Web of Trust
Some of the public key server operators interpreted GDPR to mean that they can't operate public key infrastructure anymore. There needs to be another solution for p2p distribution of keys and Web-of-Trust.
bitcoin-otc.com continues to be the longest operating PGP web-of-trust using public key infrastructure. Rumplepay might be able to bootstrap a web-of-trust over time.
Stealth addresses and silent payments
Here's something controversial. Say you keep an in-memory map of all addresses that have already been used. Those are definitely not for you if they are reused addresses, because you don't do that. And that's most of the addresses. This will save you on which transactions you look at; it can't be your output. This also creates an incentive to convince other people to reuse addresses because it reduces your scanning costs. You can make a bloom filter of all the reused addresses and check that. Well, you can have false positives, so that screws the bloom filter over. It's like a scarlet letter list. Here's all the bad people, right? If you implement it correctly, the addresses are provably unique.
The real zero-conf should be "just send the private key". That's even faster than 0conf. Wonder why that wasn't the schelling point that people organized around.
Anonymous traffic networks
Packet anonymizer using an HSM: the privacy of the traffic is protected by the HSM root of trust. Use an HSM to do tor traffic routing. This could be architected in a way that makes it easier to detect if there is someone tampering with a network, or create an incentive or pressure to make more strongly protected roots of trust, like decentralized roots of trust covenanted by groups.
Signing by hand
One idea is to encrypt/decrypt by hand and export the signing process to a computer using fully homomorphic encryption. You could replace the signature algorithm with a fully homomorphic version of the signature algorithm. Or if it's mostly lattice calculations then it may be possible to do it by hand. Say you get a fully homomorphically encrypted blob and then there's only one algorithm that can run on it to spit out 0 or 1 for verification.
Maybe if you do the thing where you have a fully homomorphically encrypted program, and then the program can't be efficiently modified by other people? Do you need a zero-knowledge proof of signature verification? Or would that need to be run by hand? You need a proof of correct execution which is hard to avoid.
Could you find a curve that would be easier to do by hand? Maybe a binary curve over a binary field. The base field instead of being a large prime would be a Galois field with 2256 elements or something. I don't know if the operations are easier to do there. I would assume humans might find it easier to operate on base 10. The existing stuff that Andrew has works over the field of 32 elements. But then there's extra machinery to work with...
I suggested a long time ago, no idea how feasible it is, to use mechanical aides. There are computers that can evaluate Fourier transforms. There are multiplication algorithms that are based on Fourier transforms. Like bead machines or mechanical hardware. Something like that maybe could be made to work. It's a matter of time. To evaluate one scalar multiplication of a curvepoint involves something like a thousand Fourier approximations... each point is 10, so there's 100 of them, so there's about 1,000.

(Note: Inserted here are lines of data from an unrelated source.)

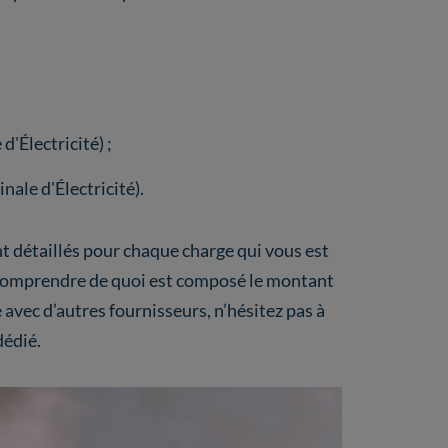
'Électricité) ;
ale d'Électricité).
nt détaillés pour chaque charge qui vous est
 comprendre de quoi est composé le montant
avec d’autres fournisseurs, n’hésitez pas à
dédié.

We were discussing this yesterday. You could pre-compute... you could have computation look-up tables for all powers already written down in a book and maybe you could do things more efficiently that way. It seems like it would be easy to put in small errors that would result in wrong values that would leak information.
The best case would be like one pairing check. How hard is it to do a pairing computation by hand? It's much more expensive than doing just a single point addition, but maybe it's better than a point multiplication? The expensive part of computing a pairing is the pairing for like BLS-12, say, goes into the field of size p12 so then there's some r value that is about 256 bits that divides p12 - 1. So you have to do a multiplication of p12 - 1 divided by r which is a value with approximately 2000 bits or something. It's a big exponentiation.
Bulletproofs verification by hand would be like Sysphus pushing up a bolder by hand. Doing 1000 point multiplications by hand? Make one tiny error and it's all over. If you make one small tiny error, do you still get a point on the curve? If you make a small error, it depends on how you do it. A random error? If you pick a random x, there's a 50% chance that it's a curvepoint. But a random x and y that you pick? It's most likely not a curvepoint.
Something that you could compute by hand that would make it easier to verify zero-knowledge proofs by hand would be likely to be useful for improving zero-knowledge verifications on computers since it would be easier.